Saved entries
• • • •
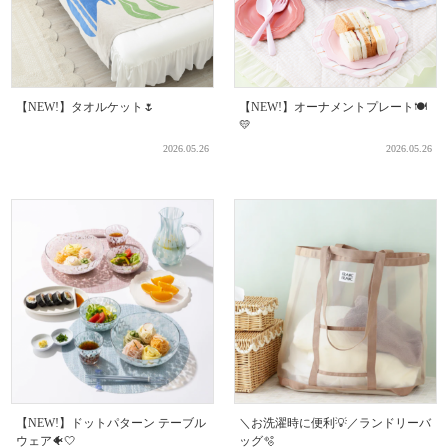
【NEW!】タオルケット🌷
【NEW!】オーナメントプレート🍽️
💛
2026.05.26
2026.05.26
【NEW!】ドットパターン テーブル
＼お洗濯時に便利💡／ランドリーバ
ウェア🐠🤍
ッグ🫧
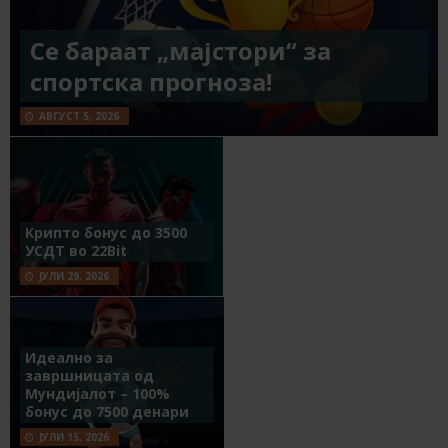
Се бараат „мајстори“ за
спортска прогноза!
АВГУСТ 5, 2026
Крипто бонус до 3500
УСДТ во 22Bit
ЈУЛИ 29, 2026
Идеално за
завршницата од
Мундијалот – 100%
бонус до 7500 денари
ЈУЛИ 15, 2026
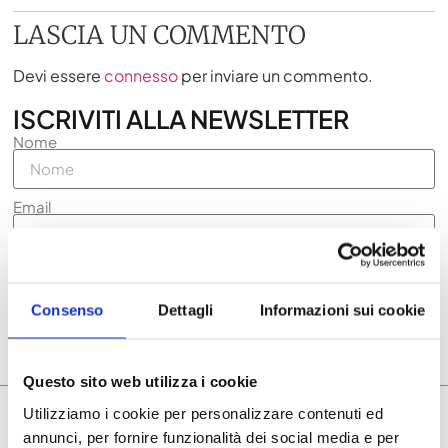
LASCIA UN COMMENTO
Devi essere
connesso
per inviare un commento.
ISCRIVITI ALLA NEWSLETTER
Nome
Email
Accetto la privacy policy
Voglio ricevere la newsletter
Consenso
Dettagli
Informazioni sui cookie
ISCRIVITI ORA
Questo sito web utilizza i cookie
ARTICOLI CORRELATI
Utilizziamo i cookie per personalizzare contenuti ed
annunci, per fornire funzionalità dei social media e per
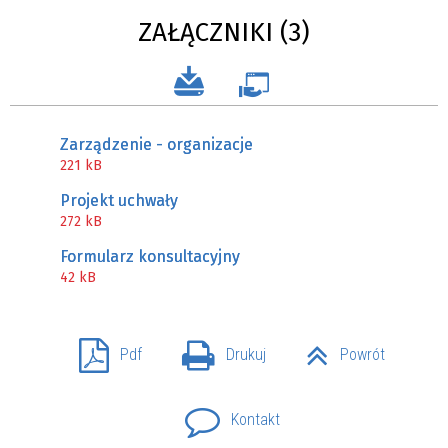
ZAŁĄCZNIKI (3)
Zarządzenie - organizacje
221 kB
Projekt uchwały
272 kB
Formularz konsultacyjny
42 kB
Pdf
Drukuj
Powrót
Kontakt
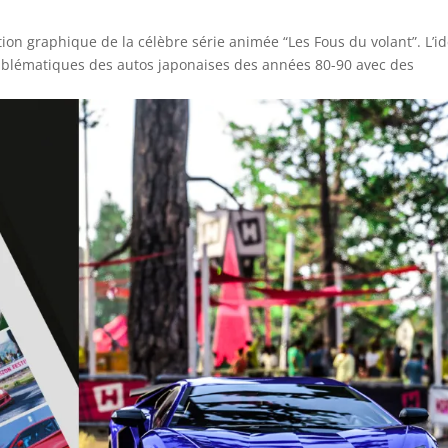
ion graphique de la célèbre série animée “Les Fous du volant”. L’i
mblématiques des autos japonaises des années 80-90 avec des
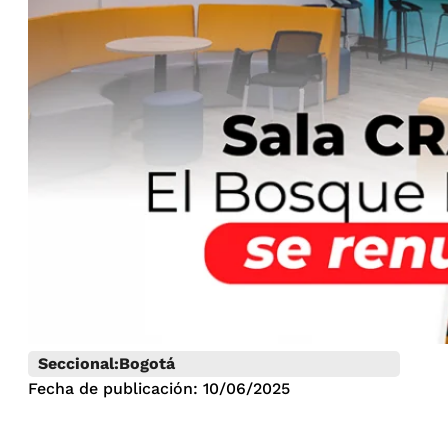
Seccional:
Bogotá
Fecha de publicación: 10/06/2025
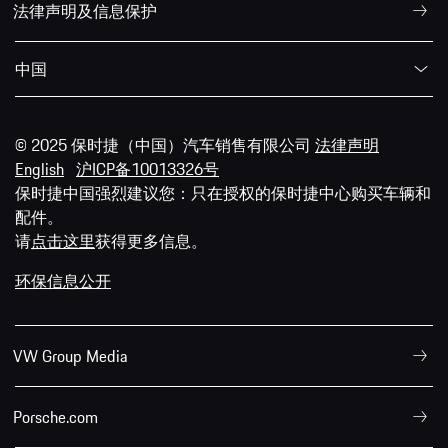
法律声明及信息保护
中国
© 2025 保时捷（中国）汽车销售有限公司
法律声明
English
沪ICP备10013326号
保时捷中国强烈建议您：只在授权的保时捷中心购买车辆和
配件。
请
点击这里
获得更多信息。
环保信息公开
VW Group Media
Porsche.com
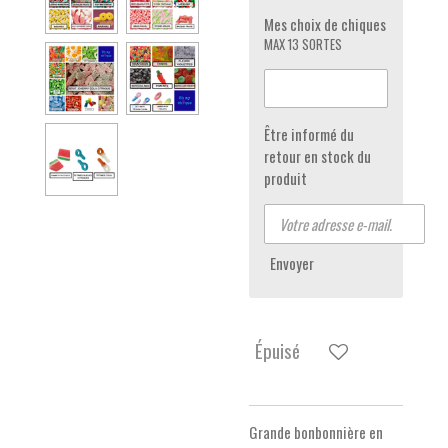
Mes choix de chiques
MAX 13 SORTES
Être informé du
retour en stock du
produit
Envoyer
Épuisé
Grande bonbonnière en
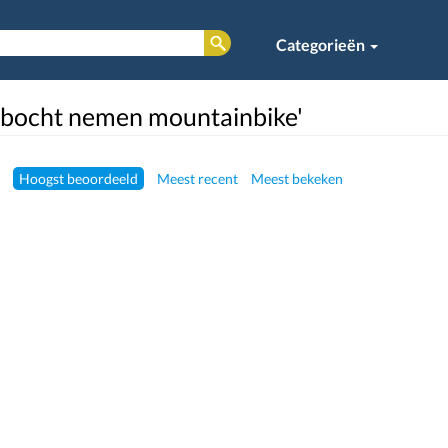
Categorieën
 'bocht nemen mountainbike'
Hoogst beoordeeld
Meest recent
Meest bekeken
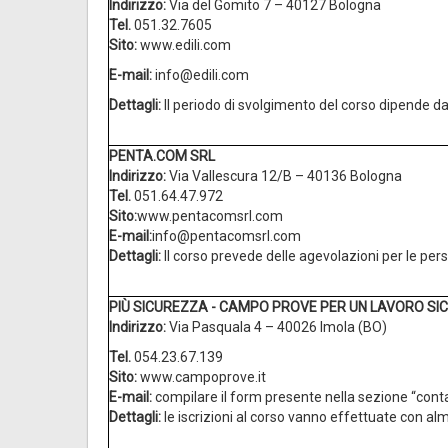
Indirizzo:
Via del Gomito 7 – 40127 Bologna
Tel.
051.32.7605
Sito:
www.edili.com
E-mail:
info@edili.com
Dettagli:
Il periodo di svolgimento del corso dipende d
PENTA.COM SRL
Indirizzo:
Via Vallescura 12/B – 40136 Bologna
Tel.
051.64.47.972
Sito:
www.pentacomsrl.com
E-mail:
info@pentacomsrl.com
Dettagli:
Il corso prevede delle agevolazioni per le pe
PIÙ SICUREZZA - CAMPO PROVE PER UN LAVORO SI
Indirizzo:
Via Pasquala 4 – 40026 Imola (BO)
Tel.
054.23.67.139
Sito:
www.campoprove.it
E-mail:
compilare il form presente nella sezione “conta
Dettagli:
le iscrizioni al corso vanno effettuate con alme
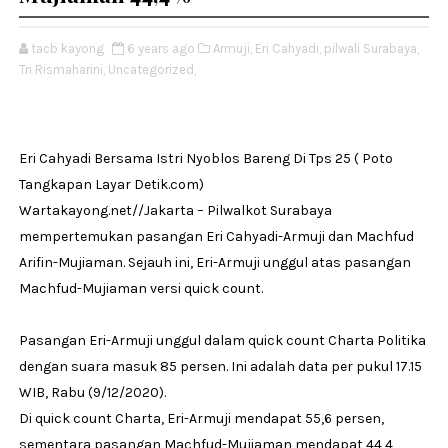
tacb kayong
6 years ago
Armuji,
Eri Cahyadi,
pilwali Surabaya,
Tri Rismaharini,
Uncategorized,
Eri Cahyadi Bersama Istri Nyoblos Bareng Di Tps 25 ( Poto
Tangkapan Layar Detik.com)
Wartakayong.net//Jakarta – Pilwalkot Surabaya
mempertemukan pasangan Eri Cahyadi-Armuji dan Machfud
Arifin-Mujiaman. Sejauh ini, Eri-Armuji unggul atas pasangan
Machfud-Mujiaman versi quick count.
Pasangan Eri-Armuji unggul dalam quick count Charta Politika
dengan suara masuk 85 persen. Ini adalah data per pukul 17.15
WIB, Rabu (9/12/2020).
Di quick count Charta, Eri-Armuji mendapat 55,6 persen,
sementara pasangan Machfud-Mujiaman mendapat 44,4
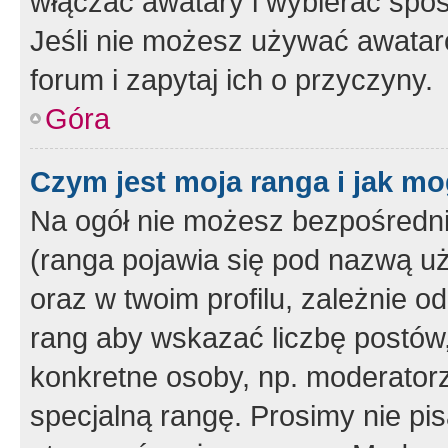
włączać awatary i wybierać spo
Jeśli nie możesz używać awataró
forum i zapytaj ich o przyczyny.
Góra
Czym jest moja ranga i jak mo
Na ogół nie możesz bezpośrednio
(ranga pojawia się pod nazwą u
oraz w twoim profilu, zależnie 
rang aby wskazać liczbę postów, 
konkretne osoby, np. moderator
specjalną rangę. Prosimy nie pis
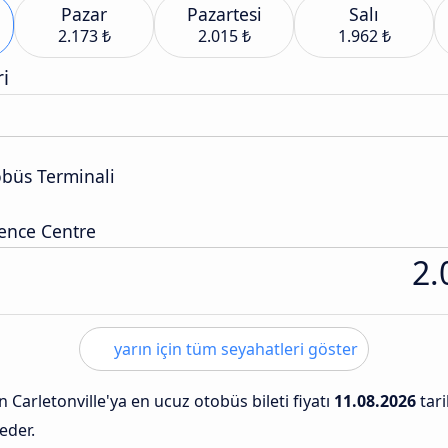
Pazar
Pazartesi
Salı
2.173 ₺
2.015 ₺
1.962 ₺
i
obüs Terminali
ence Centre
2.
yarın için tüm seyahatleri göster
 Carletonville'ya en ucuz otobüs bileti fiyatı
11.08.2026
tar
eder.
• • • •
▶ [WHAT NEEDS TO BE DONE] Needed here is a verbatim copy of the data from the first line through the line with "ion graphique de", without pictures.

▶ [RESULT OF THE EXERCISE]
【NEW!】タオルケット🌷
【NEW!】オーナメントプレート🍽️
💛
2026.05.26
2026.05.26
【NEW!】ドットパターン テーブル
＼お洗濯時に便利💡／ランドリーバ
ウェア🐠🤍
ッグ🫧
Се бараат „мајстори“ за
спортска прогноза!
АВГУСТ 5, 2026
Крипто бонус до 3500
УСДТ во 22Bit
ЈУЛИ 29, 2026
Идеално за
завршницата од
Мундијалот – 100%
бонус до 7500 денари
ЈУЛИ 15, 2026
LASCIA UN COMMENTO
Devi essere
connesso
per inviare un commento.
ISCRIVITI ALLA NEWSLETTER
Nome
Email
Accetto la privacy policy
Voglio ricevere la newsletter
Consenso
Dettagli
Informazioni sui cookie
ISCRIVITI ORA
Questo sito web utilizza i cookie
ARTICOLI CORRELATI
Utilizziamo i cookie per personalizzare contenuti ed
annunci, per fornire funzionalità dei social media e per
ZAŁĄCZNIKI (3)
Zarządzenie - organizacje
221 kB
Projekt uchwały
272 kB
Formularz konsultacyjny
42 kB
Pdf
Drukuj
Powrót
Kontakt
ion graphique de la célèbre série animée “Les Fous du volant”. L’i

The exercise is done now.